Task
Your copy must hold all of the data below, unchanged and without images.

Data section

***

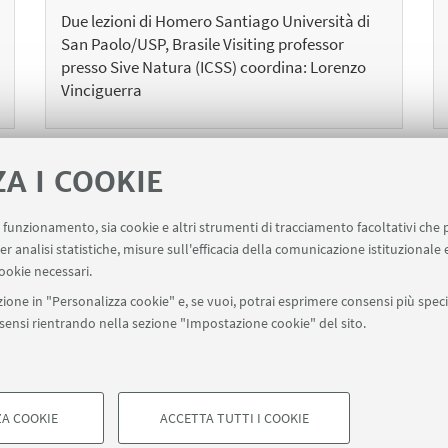
Due lezioni di Homero Santiago Università di
San Paolo/USP, Brasile Visiting professor
presso Sive Natura (ICSS) coordina: Lorenzo
Vinciguerra
ZA I COOKIE
1
4
5
6
8
9
...
7
uo funzionamento, sia cookie e altri strumenti di tracciamento facoltativi che 
«
Suc
er analisi statistiche, misure sull'efficacia della comunicazione istituzionale
Precedenti
12
ookie necessari.
12
ele
elementi
»
ione in "Personalizza cookie" e, se vuoi, potrai esprimere consensi più specif
onsensi rientrando nella sezione "Impostazione cookie" del sito.
filo.sivenatura@unibo.it
Contatti
A COOKIE
ACCETTA TUTTI I COOKIE
di Bologna - Via Zamboni, 33 - 40126 Bologna - PI: 01131710376 - CF: 8
COOKIE TECNICI - NECESSAR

***

Expected output
Due lezioni di Homero Santiago Università di
San Paolo/USP, Brasile Visiting professor
presso Sive Natura (ICSS) coordina: Lorenzo
Vinciguerra
ZA I COOKIE
1
4
5
6
8
9
...
7
uo funzionamento, sia cookie e altri strumenti di tracciamento facoltativi che 
«
Suc
er analisi statistiche, misure sull'efficacia della comunicazione istituzionale
Precedenti
12
ookie necessari.
12
ele
elementi
»
ione in "Personalizza cookie" e, se vuoi, potrai esprimere consensi più specif
onsensi rientrando nella sezione "Impostazione cookie" del sito.
filo.sivenatura@unibo.it
Contatti
A COOKIE
ACCETTA TUTTI I COOKIE
di Bologna - Via Zamboni, 33 - 40126 Bologna - PI: 01131710376 - CF: 8
COOKIE TECNICI - NECESSAR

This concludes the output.